Records from a dataset:
_ _ _ _ _

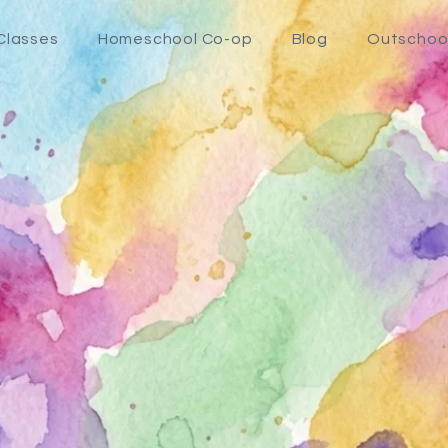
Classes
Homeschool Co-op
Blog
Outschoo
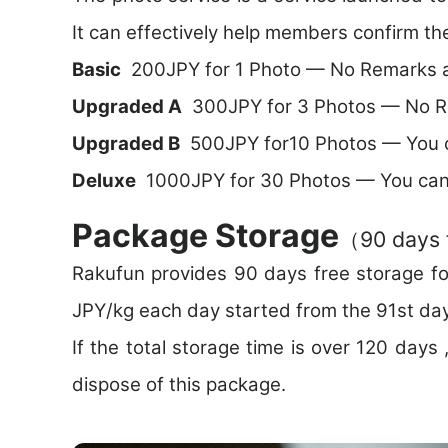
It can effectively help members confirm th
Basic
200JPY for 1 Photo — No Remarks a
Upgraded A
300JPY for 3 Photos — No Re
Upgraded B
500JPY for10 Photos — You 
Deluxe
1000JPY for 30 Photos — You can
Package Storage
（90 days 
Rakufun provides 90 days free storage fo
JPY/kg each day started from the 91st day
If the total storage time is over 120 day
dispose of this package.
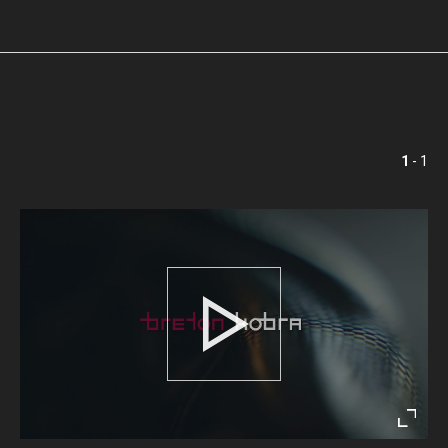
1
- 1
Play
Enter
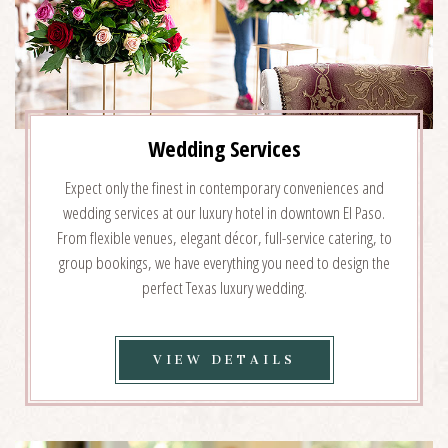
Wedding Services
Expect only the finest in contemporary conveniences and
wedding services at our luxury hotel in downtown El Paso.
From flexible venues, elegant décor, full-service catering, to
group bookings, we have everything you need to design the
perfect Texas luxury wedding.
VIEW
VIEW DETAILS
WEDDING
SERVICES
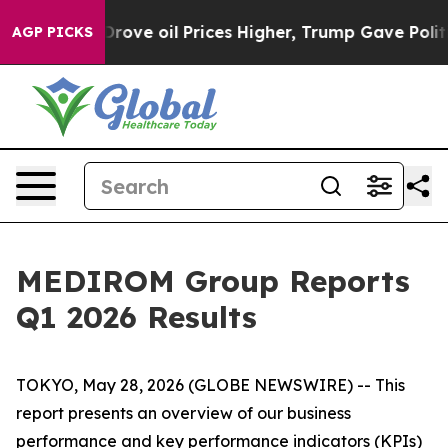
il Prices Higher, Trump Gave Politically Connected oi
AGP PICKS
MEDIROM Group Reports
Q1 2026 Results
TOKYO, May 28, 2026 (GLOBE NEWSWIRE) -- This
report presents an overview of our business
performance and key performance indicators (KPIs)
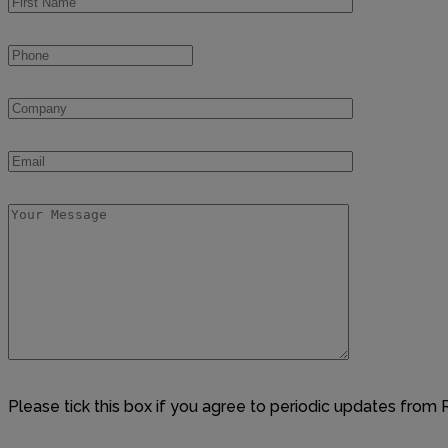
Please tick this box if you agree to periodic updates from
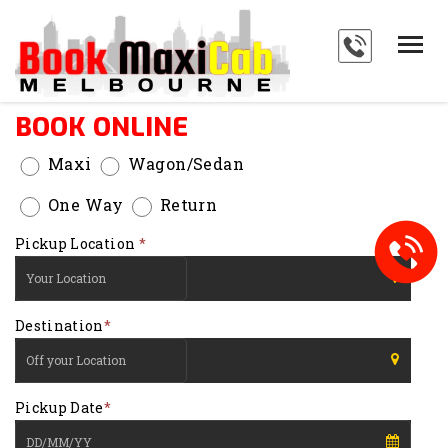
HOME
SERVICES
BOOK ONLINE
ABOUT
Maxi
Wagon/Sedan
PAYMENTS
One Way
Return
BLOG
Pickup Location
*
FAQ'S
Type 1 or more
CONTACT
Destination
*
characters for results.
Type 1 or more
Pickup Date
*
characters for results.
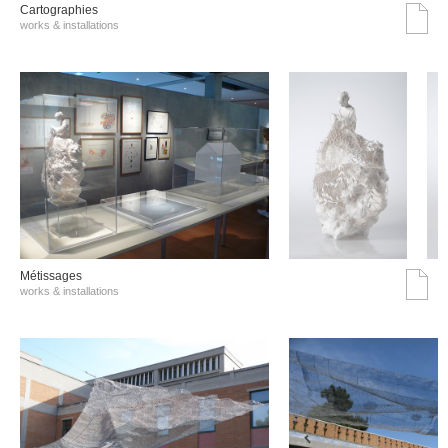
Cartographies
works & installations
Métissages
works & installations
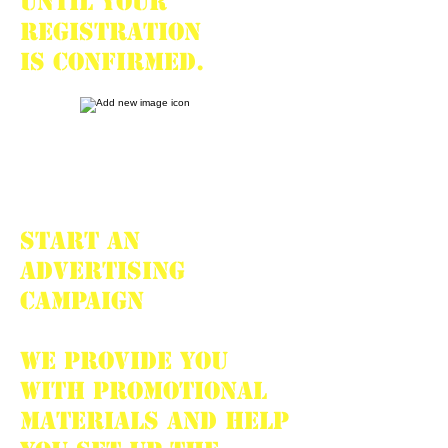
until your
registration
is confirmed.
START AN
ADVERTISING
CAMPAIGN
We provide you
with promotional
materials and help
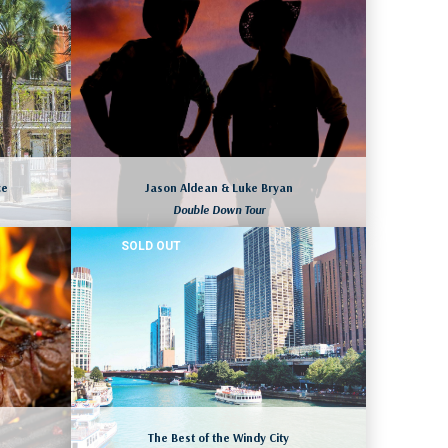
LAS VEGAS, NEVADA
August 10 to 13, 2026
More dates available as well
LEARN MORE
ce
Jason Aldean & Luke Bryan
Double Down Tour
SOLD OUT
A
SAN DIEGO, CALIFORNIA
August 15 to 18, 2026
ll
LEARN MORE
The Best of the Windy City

_ _ _ _ _

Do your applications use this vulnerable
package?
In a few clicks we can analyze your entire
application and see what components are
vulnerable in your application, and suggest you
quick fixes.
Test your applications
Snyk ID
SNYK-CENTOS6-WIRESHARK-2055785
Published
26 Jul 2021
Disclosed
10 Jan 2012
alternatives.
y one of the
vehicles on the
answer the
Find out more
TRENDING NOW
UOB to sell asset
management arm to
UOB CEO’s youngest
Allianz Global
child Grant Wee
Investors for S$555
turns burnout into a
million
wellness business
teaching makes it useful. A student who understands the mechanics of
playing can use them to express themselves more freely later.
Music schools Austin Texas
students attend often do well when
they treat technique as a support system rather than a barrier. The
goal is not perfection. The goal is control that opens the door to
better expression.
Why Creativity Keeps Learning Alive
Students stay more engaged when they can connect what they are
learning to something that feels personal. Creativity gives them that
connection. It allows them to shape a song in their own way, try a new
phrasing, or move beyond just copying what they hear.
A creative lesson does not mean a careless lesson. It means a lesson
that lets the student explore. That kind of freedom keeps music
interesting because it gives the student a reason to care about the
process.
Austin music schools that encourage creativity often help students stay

_ _ _ _ _

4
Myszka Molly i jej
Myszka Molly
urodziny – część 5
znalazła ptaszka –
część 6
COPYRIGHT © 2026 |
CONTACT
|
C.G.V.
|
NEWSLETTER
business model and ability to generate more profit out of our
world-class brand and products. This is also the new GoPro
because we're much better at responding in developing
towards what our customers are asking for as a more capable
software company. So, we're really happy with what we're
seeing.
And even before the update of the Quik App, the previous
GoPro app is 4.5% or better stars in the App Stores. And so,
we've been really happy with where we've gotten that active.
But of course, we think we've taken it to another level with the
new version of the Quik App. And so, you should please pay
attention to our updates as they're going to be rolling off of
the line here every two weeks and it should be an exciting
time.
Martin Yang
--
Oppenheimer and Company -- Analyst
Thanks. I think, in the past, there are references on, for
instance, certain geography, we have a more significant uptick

_ _ _ _ _

Instructions to follow: For this task, write out exactly the lines of the entries above, starting at the line with "application and see what components are" and ending at the line with "Austin music schools", both included, and no others.

Output for this exercise:
application and see what components are
vulnerable in your application, and suggest you
quick fixes.
Test your applications
Snyk ID
SNYK-CENTOS6-WIRESHARK-2055785
Published
26 Jul 2021
Disclosed
10 Jan 2012
alternatives.
y one of the
vehicles on the
answer the
Find out more
TRENDING NOW
UOB to sell asset
management arm to
UOB CEO’s youngest
Allianz Global
child Grant Wee
Investors for S$555
turns burnout into a
million
wellness business
teaching makes it useful. A student who understands the mechanics of
playing can use them to express themselves more freely later.
Music schools Austin Texas
students attend often do well when
they treat technique as a support system rather than a barrier. The
goal is not perfection. The goal is control that opens the door to
better expression.
Why Creativity Keeps Learning Alive
Students stay more engaged when they can connect what they are
learning to something that feels personal. Creativity gives them that
connection. It allows them to shape a song in their own way, try a new
phrasing, or move beyond just copying what they hear.
A creative lesson does not mean a careless lesson. It means a lesson
that lets the student explore. That kind of freedom keeps music
interesting because it gives the student a reason to care about the
process.
Austin music schools that encourage creativity often help students stay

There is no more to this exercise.